İzlemeden önce bilmemiz gerekenler

Disney+’da “drama/komedi” olarak etiketlenen dizinin komedi ile hiçbir alakası yok. Ağır bir depresyon, dram, yas hissini her bölümde izleyiciye aktarıyor. Dağılmış bir hayatın nasıl devam ettiğini / edemediğini araştırıyor. Depresyonda ya da yas sürecinde olan biri diziden fazlasıyla tetiklenebilir.

İlk intiba?  

Tiny Beautiful Things’in baş karakteri; hatalar, pişmanlıklar ve kayıplar konusunda bir uzman olan Claire. Bunu da kendi dertlerinin üstüne bir de tüm ailesinin hatalarını üstlenerek yapıyor. Bir hayli yıpratıcı ve yorucu olan bu hikâye sekiz bölüm boyunca izleyiciyi ağlatıyor, sıkıyor, boğuyor.

En çok neyi sevdin? 

Claire’in tüm kırılganlığı ve öfkesiyle mücadele ederken kızı ile kurmaya çalıştığı ilişkisini sevdim. Tüm hayatına yayılan tepkiselliği ile kızına değer vermeyen kız arkadaşına gidip hesap sormasını, kızı kendisini suçladığında (ne kadar zorlansa da) onu sarmalamasını ve son bölümde kendi eski güzel günlerini tıpkı annesinin onu mutlu ettiği gibi kızı ile paylaşmasını sevdim. 

En az neyi sevdin? 

Dizi boyunca “idealize” edilen Danny’nin gitmeye Sugar’ın tavsiyesi ile cesaret etmesini sevmedim. Bir de tabii ki gitmeye karar verdiği kişiyi sevmedim… Claire’in bir kez daha haklı ama kırgın olacağı fikri ve bunun ona, en çok güvendiği insanlar tarafından yapılıyor olması beni üzdü.

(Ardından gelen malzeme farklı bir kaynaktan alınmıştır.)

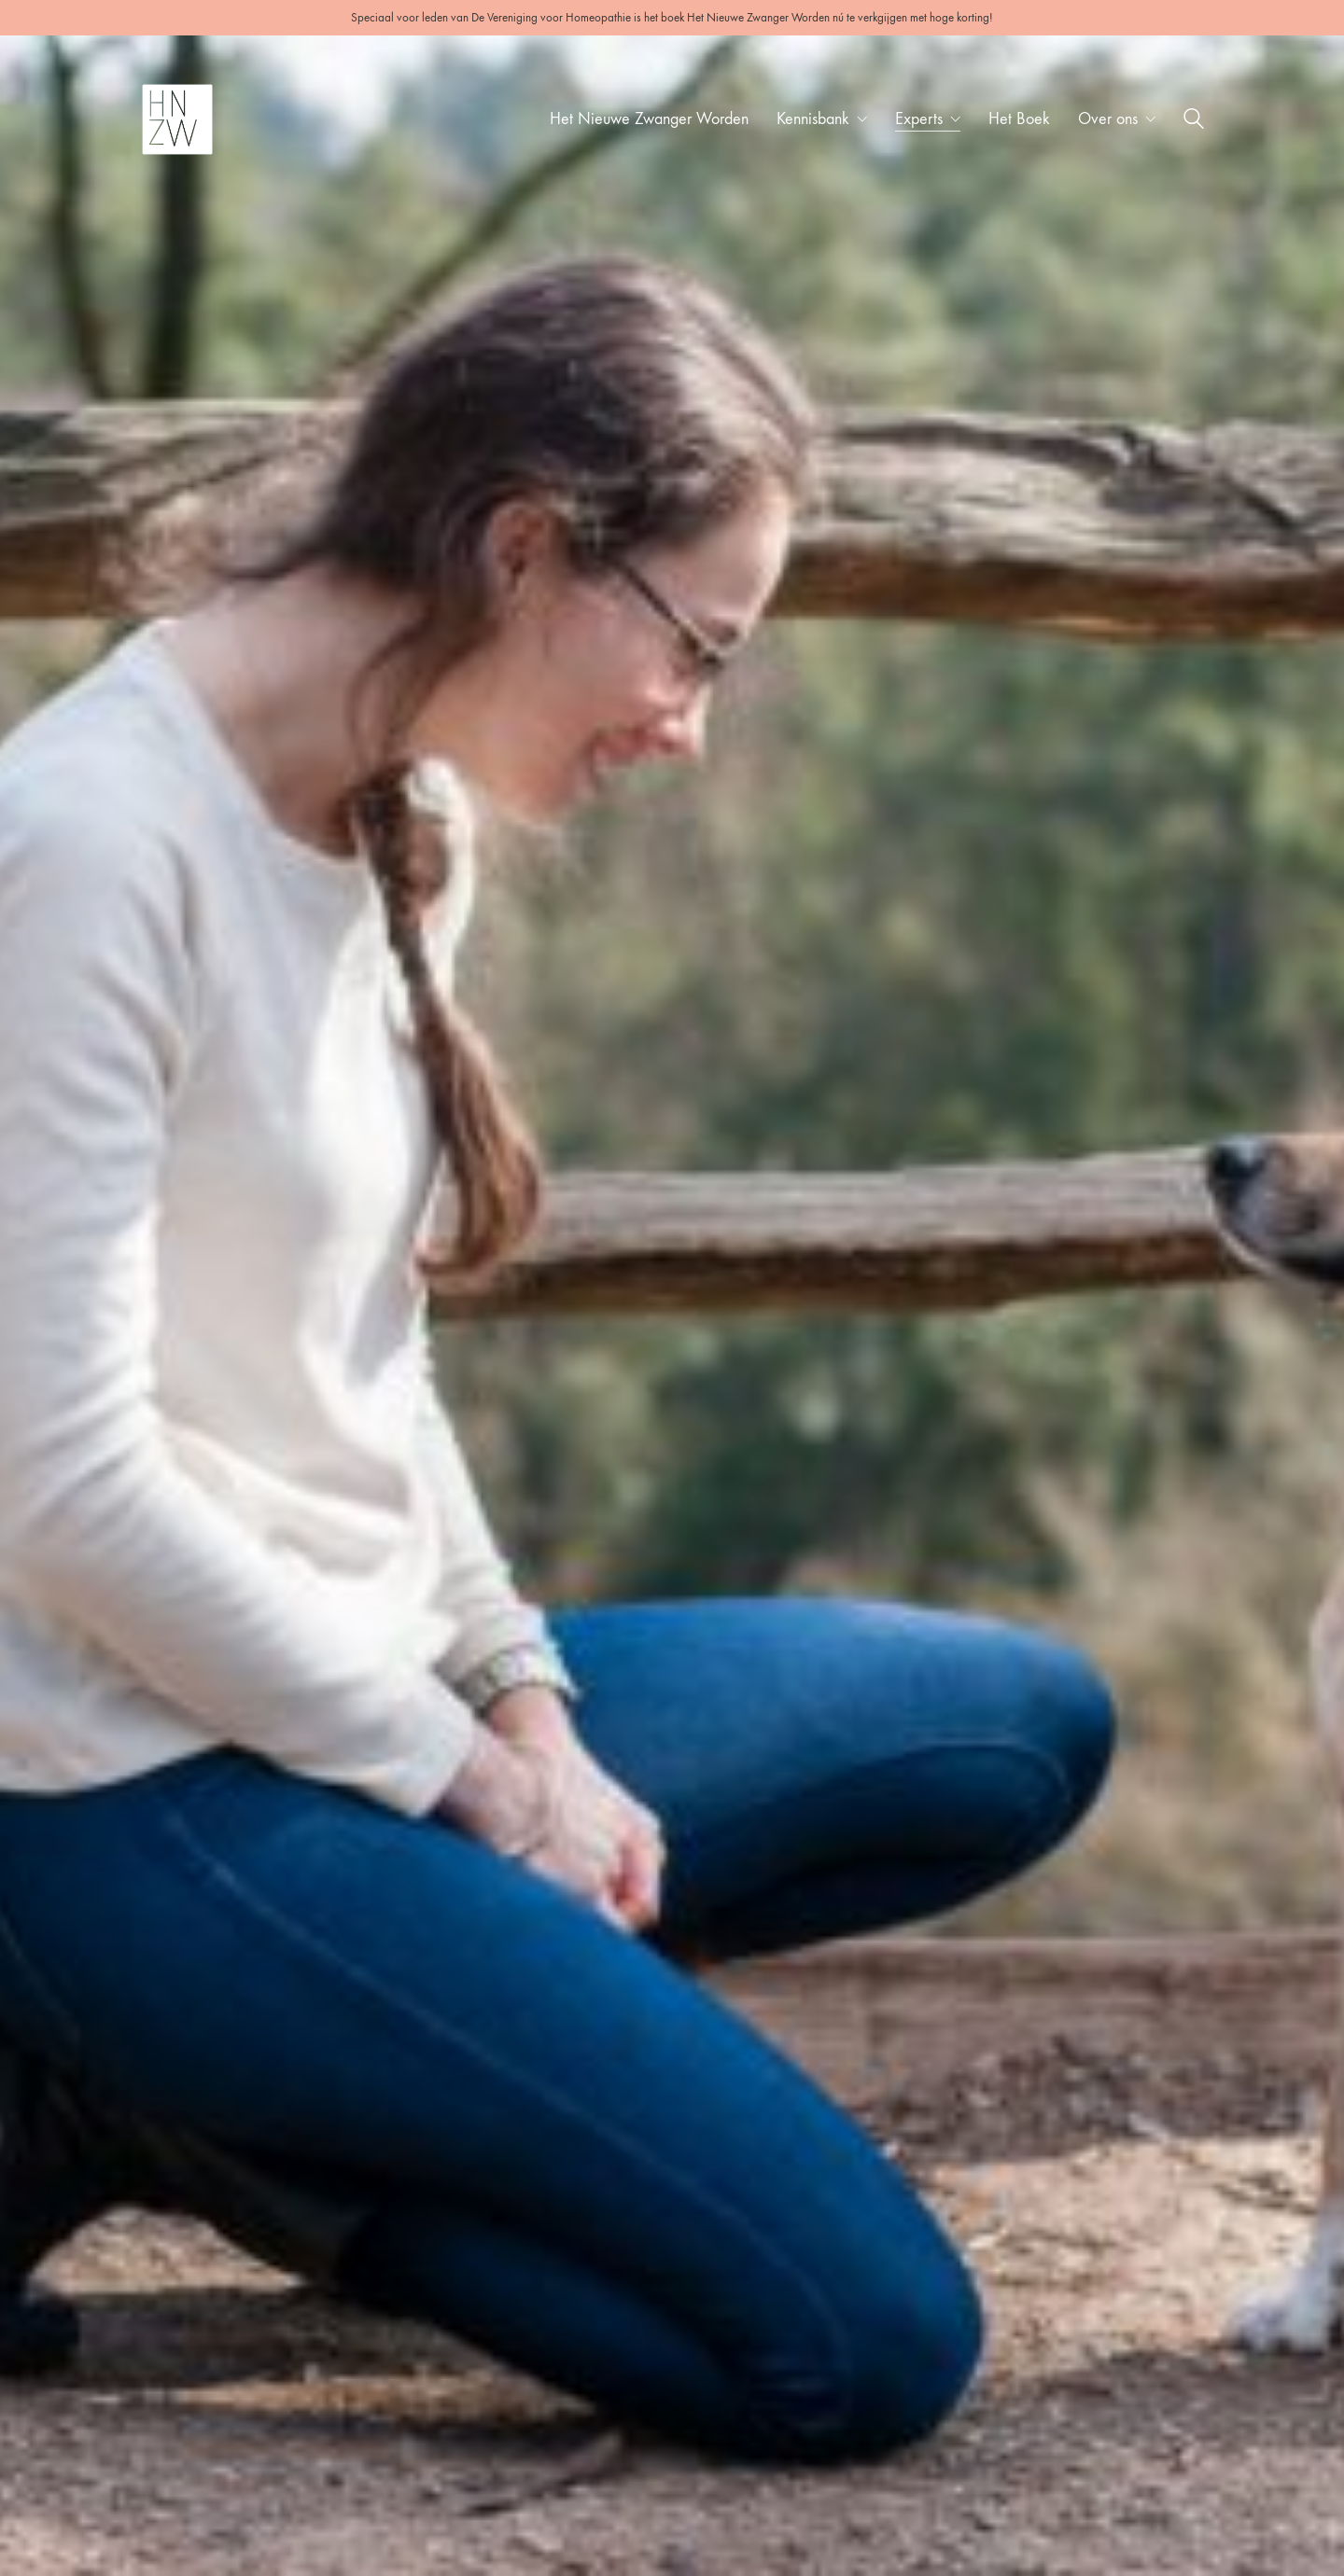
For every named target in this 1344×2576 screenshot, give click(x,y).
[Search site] (1193, 121)
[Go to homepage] (177, 119)
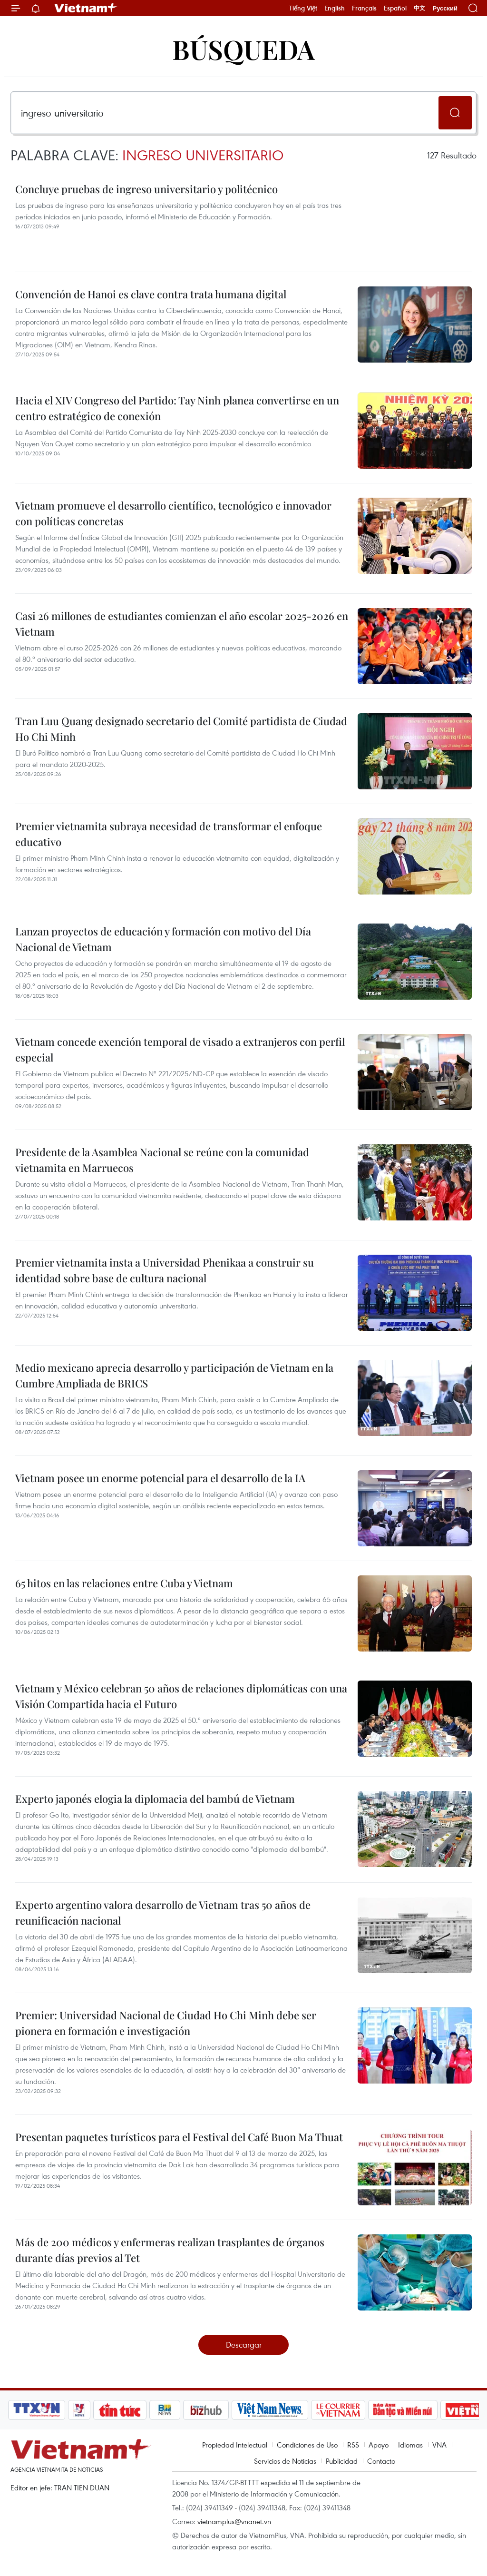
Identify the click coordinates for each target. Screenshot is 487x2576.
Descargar (244, 2344)
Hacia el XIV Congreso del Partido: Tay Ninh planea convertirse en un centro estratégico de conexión (177, 408)
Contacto (381, 2461)
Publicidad (342, 2461)
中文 (419, 8)
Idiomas (410, 2444)
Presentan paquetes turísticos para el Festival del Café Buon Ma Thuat (179, 2137)
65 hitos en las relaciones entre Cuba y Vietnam (124, 1583)
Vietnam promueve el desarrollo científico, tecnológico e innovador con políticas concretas (173, 513)
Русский (445, 8)
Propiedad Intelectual (234, 2444)
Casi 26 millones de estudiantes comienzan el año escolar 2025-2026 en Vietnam (181, 624)
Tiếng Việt (303, 8)
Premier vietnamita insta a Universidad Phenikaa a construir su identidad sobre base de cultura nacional (164, 1270)
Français (364, 8)
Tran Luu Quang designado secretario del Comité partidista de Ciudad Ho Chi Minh (181, 729)
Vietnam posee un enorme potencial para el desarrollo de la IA (160, 1478)
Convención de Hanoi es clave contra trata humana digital (150, 294)
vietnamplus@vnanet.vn (234, 2521)
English (334, 8)
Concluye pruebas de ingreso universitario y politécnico (146, 189)
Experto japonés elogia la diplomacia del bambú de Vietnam (155, 1798)
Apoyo (379, 2444)
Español (395, 8)
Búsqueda (243, 49)
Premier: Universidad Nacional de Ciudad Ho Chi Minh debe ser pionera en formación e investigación (165, 2023)
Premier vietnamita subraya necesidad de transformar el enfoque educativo (168, 834)
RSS (353, 2444)
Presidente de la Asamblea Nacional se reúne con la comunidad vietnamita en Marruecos (162, 1160)
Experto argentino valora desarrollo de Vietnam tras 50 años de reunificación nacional (163, 1912)
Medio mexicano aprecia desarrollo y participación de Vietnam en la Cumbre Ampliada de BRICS (174, 1375)
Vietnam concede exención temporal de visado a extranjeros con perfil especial (180, 1049)
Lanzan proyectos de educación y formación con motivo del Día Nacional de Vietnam (163, 939)
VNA (439, 2444)
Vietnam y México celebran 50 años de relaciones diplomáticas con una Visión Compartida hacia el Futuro (181, 1696)
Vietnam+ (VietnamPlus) (86, 8)
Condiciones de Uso (307, 2444)
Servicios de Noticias (285, 2461)
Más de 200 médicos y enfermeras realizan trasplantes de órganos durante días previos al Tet (169, 2250)
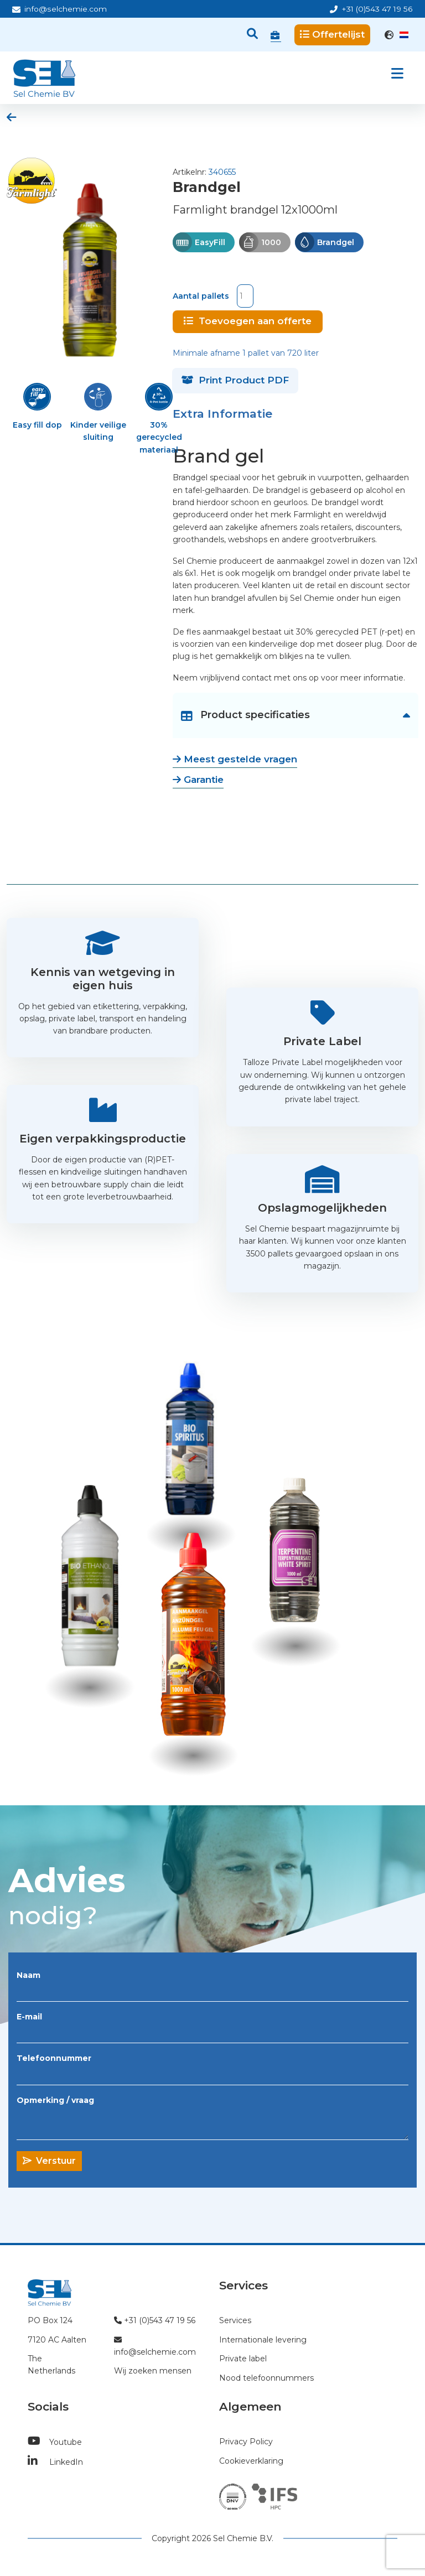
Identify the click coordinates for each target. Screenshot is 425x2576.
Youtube (55, 2440)
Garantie (198, 777)
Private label (243, 2357)
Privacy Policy (246, 2440)
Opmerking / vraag (55, 2098)
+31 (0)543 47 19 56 (371, 9)
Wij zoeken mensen (152, 2369)
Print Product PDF (235, 378)
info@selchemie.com (59, 9)
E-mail (29, 2015)
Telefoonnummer (54, 2056)
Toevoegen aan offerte (248, 318)
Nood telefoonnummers (266, 2376)
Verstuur (49, 2159)
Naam (28, 1973)
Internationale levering (263, 2338)
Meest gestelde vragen (235, 756)
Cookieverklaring (251, 2459)
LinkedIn (55, 2460)
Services (235, 2319)
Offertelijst (332, 34)
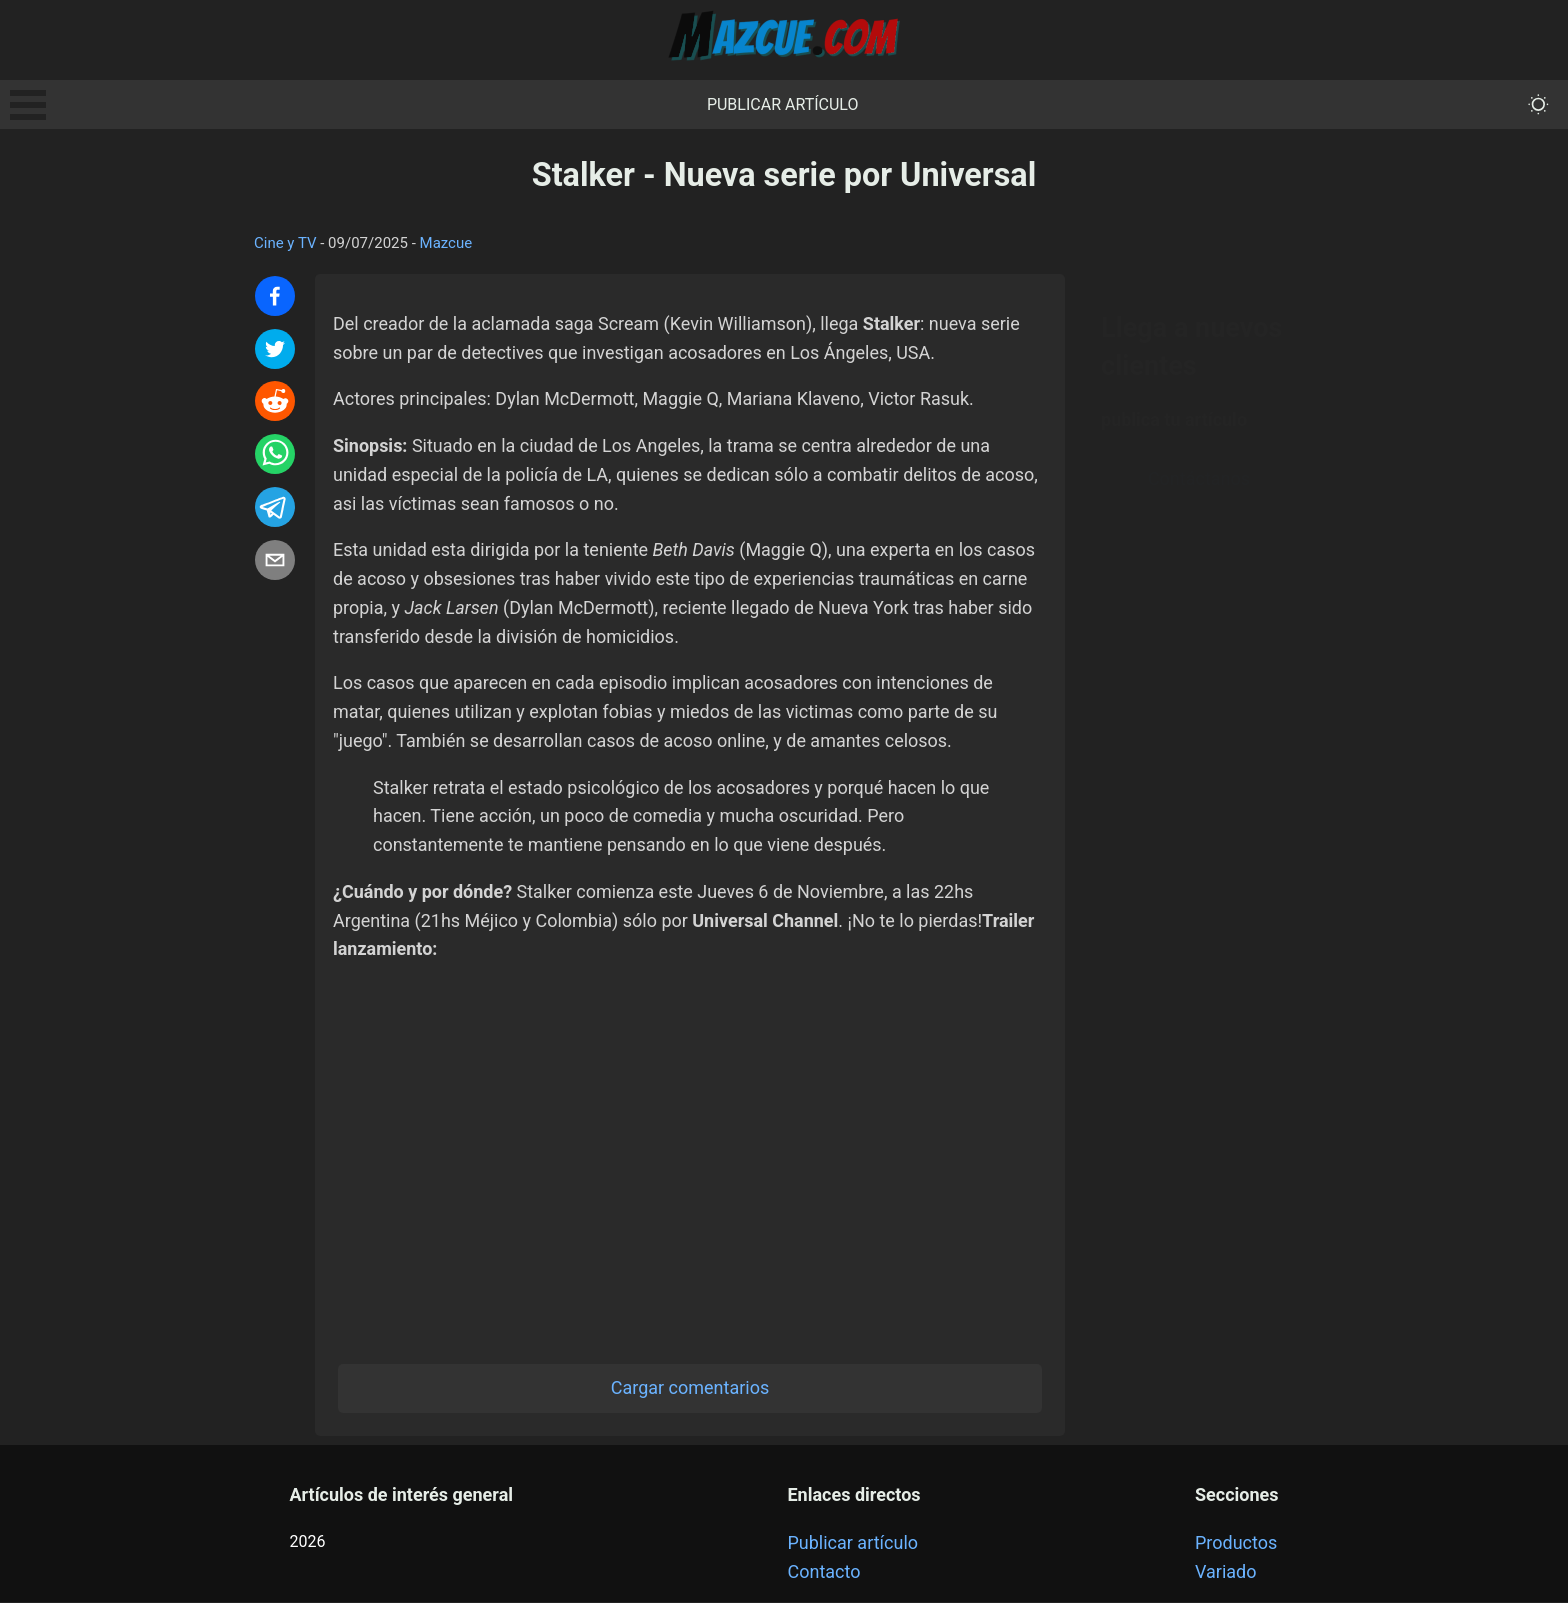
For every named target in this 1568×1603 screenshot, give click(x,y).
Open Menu (28, 105)
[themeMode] (1538, 104)
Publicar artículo (783, 104)
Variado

En çok hangi sahneye yükseldin

Claire ile annesinin yeni yıl hediyesi olarak aldığı paltoyu beraber değiştirmeye gittikleri sahne ve sonra da özlemle o paltoyla uyuması çok güzeldi. Meselenin değiştirilen bir paltodan öte büyük bir boşluk ve özlem olduğu, küçücük ama çok derin birkaç sahneyle izleyiciye aktarılabilmiş.

Modunu nasıl etkiledi

Mod yükselmesinin asla beklenemeyeceği ağırlıkta bir dizi bu. Her bir ânında, bir kadının hayatına yayılmış yas hissi izleyiciye aktarılıyor. Dediğim gibi, oldukça ağır ve yorucu.

Karakterlere dair neler söyleyebilirsin? 

Claire karakterinin 50’li ve 20’li yaşlarını oynayan iki oyuncu da muazzam. Karakterler dizinin hissini gözlerindeki buğu ile geçirebiliyor. Gözlerdeki bu donukluk ve buğunun anne karakterinden geldiğini görmek de hikâyenin ve kastın başarısının bir kanıtı.

Bunu seven şunları da sever 

Yine bir yas ve hayatı yeniden kurma hikâyesi olan Yiyun Li’nin Akıl Ermeyince kitabını tavsiye ederim.